Additionally, childhood IPV exposure is a marker for other risk exposures. In the Adverse Childhood Experiences (ACE) study, 95% of respondents with histories of childhood IPV exposure experienced at least one additional adverse experience, including parental separation/divorce, household substance abuse, mental illness, and criminal activity. These children are more likely to be exposed to other types of community violence as well. Increasing numbers of adverse exposures are associated with increasing negative outcomes.
It is important to recognize that the negative effects of IPV exposure are not limited to childhood and can have serious health implications for the adult. Evidence links such exposure, alone and in combination with other adverse childhood experiences, with increased incidence of smoking, alcoholism, severe obesity, and diseases such as diabetes, ischemic heart disease, and depressive disorders.
The degree to which each child is affected by IPV exposure depends upon a number of mediating factors: mother-child attachment, parenting styles, maternal depression, socioeconomic status, shelter status, child’s temperament, and age at time of exposure. However, children exposed to IPV are clearly at risk for both current and future problems in multiple areas. Identification of children exposed to IPV allows targeted interventions for at-risk children and the potential to ameliorate negative outcomes.

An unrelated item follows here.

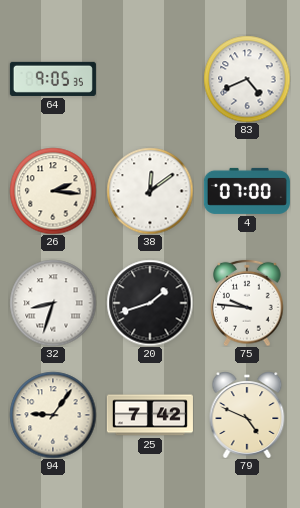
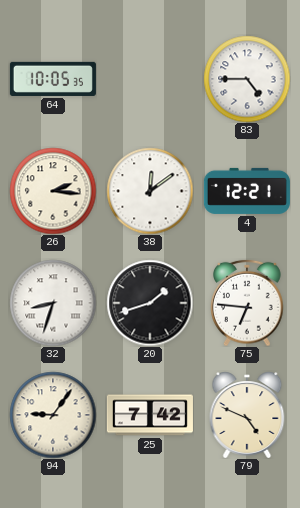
64: 9:05 -> 10:05
83: 4:41 -> 4:45
4: 07:00 -> 12:21
75: 9:46 -> 6:46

Strength of the Medical Evidence
Intimate partner violence is inherently a difficult issue to study in that there is no gold standard test to measure its prevalence. With rare exceptions, the detection of IPV is the result of a complex dynamic between provider and patient, and ultimately the provider relies on the patient to disclose that IPV is present. True prevalence and incidence of the condition is therefore difficult to estimate. Further complicating the issue have been variations in study populations and a general inability of researchers to consistently define who constitutes an intimate partner and what constitutes a violent or abusive act. For all these reasons, the validity of conclusions that can be drawn from the research is, at the very least, subject to scrutiny. Only recently has the Centers for Disease Control published recommendations designed to promote consistency in the use of terminology and data collection related to intimate partner violence. In the coming years, researchers will be challenged to incorporate consistent study methodologies to improve the value of the data collected.

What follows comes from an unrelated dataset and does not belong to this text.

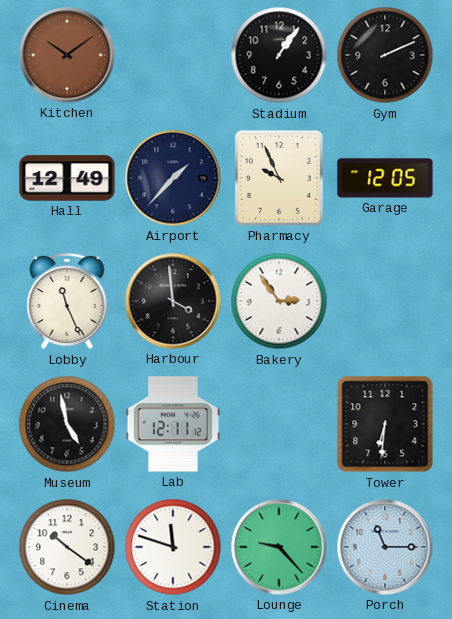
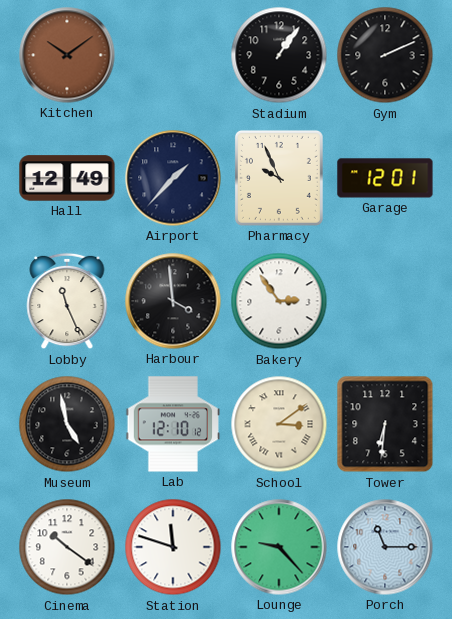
Garage: 12:05 -> 12:01
Lab: 12:11 -> 12:10
School: none -> 3:09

Directions for Future Research
There remain many unexplored territories for IPV research. Despite a large body of work looking at how and when providers should best assess for IPV, there is almost no research that demonstrates improved outcomes when doing so. Could there potentially be harm caused by asking a woman about IPV? What can be done for those women who disclose IPV and for their children? These questions remain largely unanswered.
Despite ample research, which has traditionally focused on the subset of IPV that is violence perpetrated by males against females, there is a relative paucity of studies examining violence perpetrated by females against males or the dynamics of violence in gay, lesbian, bisexual, or transgender relationships. Targeted studies looking at these specific populations will be necessary in the coming years. Finally, it is becoming increasingly obvious that IPV is not just an issue that affects adult relationships, but also is pervasive in the adolescent population as well. Patterns of dating violence behavior often begin early and further work is needed to help pediatric/adolescent practitioners identify and address this issue with their patients and families.